Baltic Gender initiated and supported structural changes via the identification and promotion of best practices from its partner institutions. At mid-term of the project, a brochure was produced with best practice examples of actions and measures that support equal chances, gender-fair structures and transparent processes in marine sciences; may it be in recruitment, decision-making or allocation of resources. Consequently, institution-specific recommendations were made to the partners on how to improve their structures. After one year, a first assessment was made followed by a progress report at the end of the project on achieving structural changes as a result of actions implemented in GEPs. A second brochure was published, presenting new gender equality measures that have been developed in the third periodic phase by partner institutions. In addition, numerous (>20) workshops and training sessions were organized in the institutions on various topics such as unconscious bias, gender dynamics in recruitment, gender conscious teaching and gender aspects in research projects.
Baltic Gender empowered women and scientific communities in marine sciences by bringing leaders of the future, decision makers of today and agents of change together in various activities such as leadership courses and informal grass-root meetings; and thus, offering numerous opportunities for networking. An international mentoring program provided early-stage women researchers with personal guidance, opportunities for networking and financial support for further qualification. A blog series portrayed the careers of successful women scientists and engineers as role models, whereas a second blog series displayed the experiences of female and male researchers in sharing the care of children and elderly in the family. Baltic Gender also produced support materials for policies that reconcile work and family.
Baltic Gender worked on the innovative aspect of gender perspectives in the content of marine research. GenderWave is a new methodology to sensitize marine researchers to if and how the content and outcomes of their research may be gendered. It is digitalized and contains a set of questions that trigger new ways of thinking. In addition, a handbook on gender-sensitive teaching was printed and provides a framework for lecturers in marine sciences as well as in other fields of science, technology, engineering and mathematics (STEM) to develop a gender-sensitive curriculum and teaching practices.
The main results of Baltic Gender have been made public through the project website. Over the course of four years, the results of the project were disseminated via 2 peer-reviewed articles, participation in 13 international conferences as well as in numerous (>35) smaller meetings and local events, >30 articles published in the newsletters of the partner institutions (and their networks), and 12 issues of the project newsletter.

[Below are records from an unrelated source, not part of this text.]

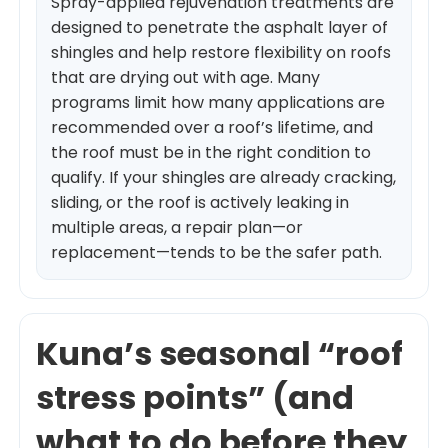
Spray-applied rejuvenation treatments are
designed to penetrate the asphalt layer of
shingles and help restore flexibility on roofs
that are drying out with age. Many
programs limit how many applications are
recommended over a roof’s lifetime, and
the roof must be in the right condition to
qualify. If your shingles are already cracking,
sliding, or the roof is actively leaking in
multiple areas, a repair plan—or
replacement—tends to be the safer path.
Kuna’s seasonal “roof
stress points” (and
what to do before they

The outcomes were communicated to a larger audience via Twitter, 6 press releases, several news items published on the websites of partners (and their networks), 4 popularised videos, 8 popularised publications, 1 exhibition and 3 communication campaigns. Presentations at 5 workshops and 8 events organised by other H2020 projects as well as the final conference of Baltic Gender supported the communication of results to external stakeholders. 2 different one-pagers communicate project achievements and results.
Regular bilateral meetings were organised between the Baltic Gender coordinator and the high-level management of project partners to discuss project progress and sustainability of BG results. This has led to the signing of a Memorandum of Understanding, which ensures the sustainability of the Baltic Gender network and recommends the monitoring of the indicators via the institutional GEPs. Last but not the least knowledge transfer is on-going to new projects and newly formed consortia in Europe and beyond, especially in the frame of the United Nations Decade of Ocean Science for Sustainable Development (2021-2030) and will thus have further impact on the society.